EXERCISE INPUT: Begin
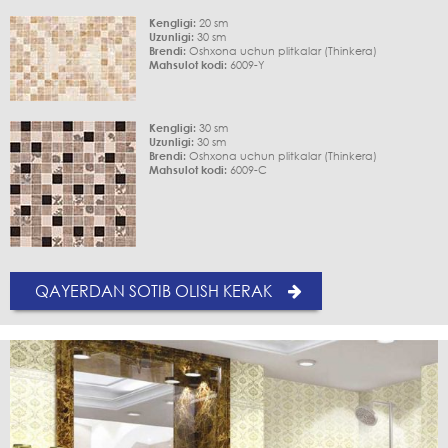
Kengligi:
20 sm
Uzunligi:
30 sm
Brendi:
Oshxona uchun plitkalar (Thinkera)
Mahsulot kodi:
6009-Y
Kengligi:
30 sm
Uzunligi:
30 sm
Brendi:
Oshxona uchun plitkalar (Thinkera)
Mahsulot kodi:
6009-C
QAYERDAN SOTIB OLISH KERAK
EXERCISE INPUT: End
▶ _WORK TO COMPLETE_
Reproduce the records exactly, images excluded.

▶ _SOLUTION FOR THIS EXERCISE_
Kengligi:
20 sm
Uzunligi:
30 sm
Brendi:
Oshxona uchun plitkalar (Thinkera)
Mahsulot kodi:
6009-Y
Kengligi:
30 sm
Uzunligi:
30 sm
Brendi:
Oshxona uchun plitkalar (Thinkera)
Mahsulot kodi:
6009-C
QAYERDAN SOTIB OLISH KERAK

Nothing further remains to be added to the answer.